■ **EXERCISE INSTRUCTIONS**:
Write out each record below exactly, but not the pictures.

====== SUPPLIED MATERIAL ======

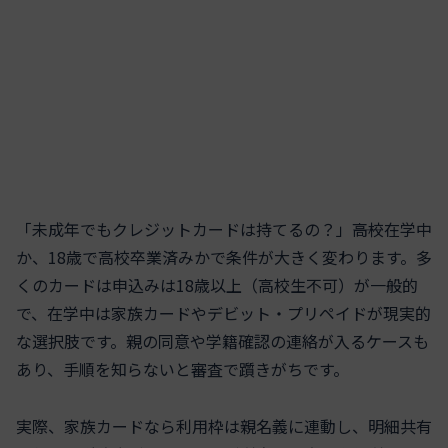
「未成年でもクレジットカードは持てるの？」――高校在学中
か、18歳で高校卒業済みかで条件が大きく変わります。多
くのカードは申込みは18歳以上（高校生不可）が一般的
で、在学中は家族カードやデビット・プリペイドが現実的
な選択肢です。親の同意や学籍確認の連絡が入るケースも
あり、手順を知らないと審査で躓きがちです。
実際、家族カードなら利用枠は親名義に連動し、明細共有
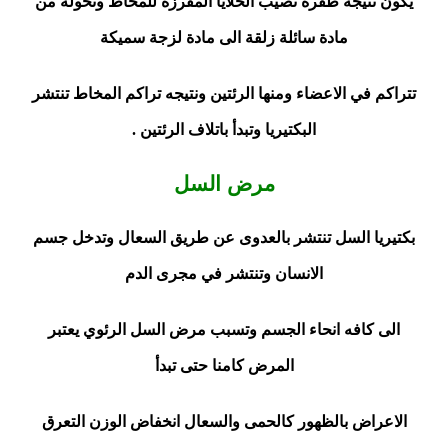
يكون نتيجة طفرة تصيب الخلايا المفرزة للمخاط وتحوله من
مادة سائلة زلقة الى مادة لزجة سميكة
تتراكم في الاعضاء ومنها الرئتين ونتيجه تراكم المخاط تنتشر
البكتيريا وتبدأ باتلاف الرئتين .
مرض السل
بكتيريا السل تنتشر بالعدوى عن طريق السعال وتدخل جسم
الانسان وتنتشر في مجرى الدم
الى كافه انحاء الجسم وتسبب مرض السل الرئوي يعتبر
المرض كامنا حتى تبدأ
الاعراض بالظهور كالحمى والسعال انخفاض الوزن التعرق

======

■ **ANSWER TO THE EXERCISE**:
「未成年でもクレジットカードは持てるの？」――高校在学中
か、18歳で高校卒業済みかで条件が大きく変わります。多
くのカードは申込みは18歳以上（高校生不可）が一般的
で、在学中は家族カードやデビット・プリペイドが現実的
な選択肢です。親の同意や学籍確認の連絡が入るケースも
あり、手順を知らないと審査で躓きがちです。
実際、家族カードなら利用枠は親名義に連動し、明細共有
يكون نتيجة طفرة تصيب الخلايا المفرزة للمخاط وتحوله من
مادة سائلة زلقة الى مادة لزجة سميكة
تتراكم في الاعضاء ومنها الرئتين ونتيجه تراكم المخاط تنتشر
البكتيريا وتبدأ باتلاف الرئتين .
مرض السل
بكتيريا السل تنتشر بالعدوى عن طريق السعال وتدخل جسم
الانسان وتنتشر في مجرى الدم
الى كافه انحاء الجسم وتسبب مرض السل الرئوي يعتبر
المرض كامنا حتى تبدأ
الاعراض بالظهور كالحمى والسعال انخفاض الوزن التعرق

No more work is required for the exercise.